Clear Windows

Clear Windows

We had a new window installed in our sitting room a few weeks ago. I gaze delightedly out of it each morning as I sit down at my computer table preparing to work.  I can see everything so clearly!  Gone are the smudges, the dust, the nicks in the glass.  It’s as though nothing at all is between me and the trees and sky.

A religious icon is a window into the realm of heaven.  When I write an icon, I often think of myself as the glass.  The ego part of me creates all sorts of smudges, nicks and dust.  It’s inevitable to the human condition that this would be so.  I try to get as clear as possible by sitting in prayer, but I have to resign myself to never being completely transparent.  The same is true when I gaze at an icon.  I cannot see the icon as clearly as it was written unless I sit quietly, with an empty mind. That is definitely a rare thing.  The ego smudges my gazing just as it smudges my writing.  I see “through a glass darkly”, as St. Paul would say.  And sometimes things are pretty dark indeed.

What would it be like to have totally transparent glass in all the windows that look out on God?  I’d be aligned with the Christ in my soul, aligned with the deepest impulses in me to be the person God dreams me to be.  I would be most truly myself.

These days when I read passages like today’s reading from Malachi (Malachi 3:1-4), in which the Messiah comes like a refiner’s fire, I feel a yearning well up in my heart.  He will purify us like gold and silver.  He will purify us until we present offerings to God in righteousness.

I imagine all the dross in my psyche boiling away.  Oh, how wonderful that would be, all the smudges gone from my windows!  I would see clearly, as though nothing were between me and God.

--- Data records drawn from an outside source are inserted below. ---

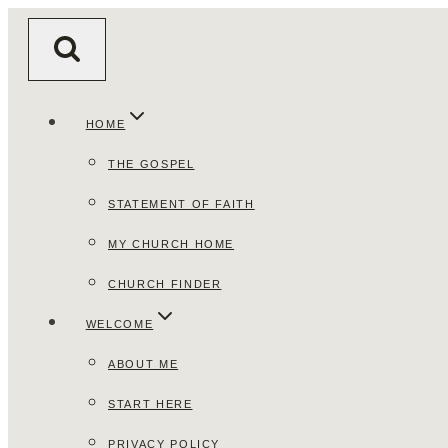
Skip
to
content
HOME
THE GOSPEL
STATEMENT OF FAITH
MY CHURCH HOME
CHURCH FINDER
WELCOME
ABOUT ME
START HERE
PRIVACY POLICY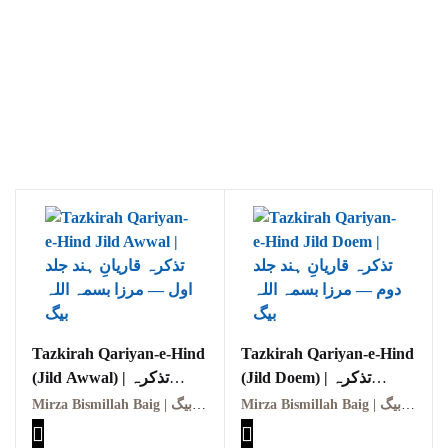
Tazkirah Qariyan-e-Hind
Tazkirah Qariyan-e-Hind
(Jild Awwal) | تذکرہ
(Jild Doem) | تذکرہ
قاریانِ ہند (جلد اول)
قاریانِ ہند (جلد دوم)
Mirza Bismillah Baig | مرزا بسمہ اللہ بیگ
Mirza Bismillah Baig | مرزا بسمہ اللہ بیگ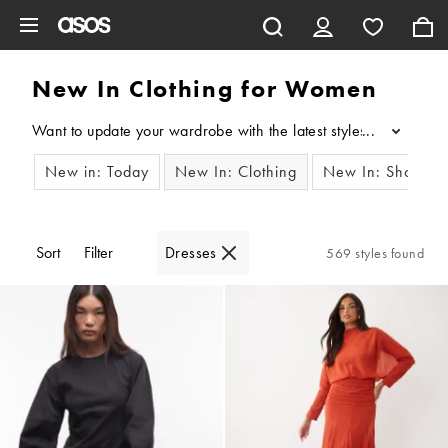
Skip to main content
New In Clothing for Women
Want to update your wardrobe with the latest styles? Our edit o
...
New in: Today
New In: Clothing
New In: Shoes
Sort
Filter
Dresses
569 styles found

Iconographers sometimes talk about this state as a union with light.  I see it more as a union with love.  The pure, lustrous gleam of our purified hearts cannot help but be love — love shining in the unique hue that is the essence of each one of us and only each one of us, distinctive and yet joined irrevocably in the mysterious Body of Christ.

We spend way too much time on the worries of life.  In the grand scheme of things they are just little bits of grease and dirt.  They are just smudges on the windows, or, at worst, nicks in the glass.  The whole of creation goes begging, meanwhile, for our clear gaze, our admiration, our praise and gratitude.

 May we live ever more fully into seeing clearly and into being the windows that others see through clearly as well.  May we be able to bring our thankfulness and love as righteous offerings to God.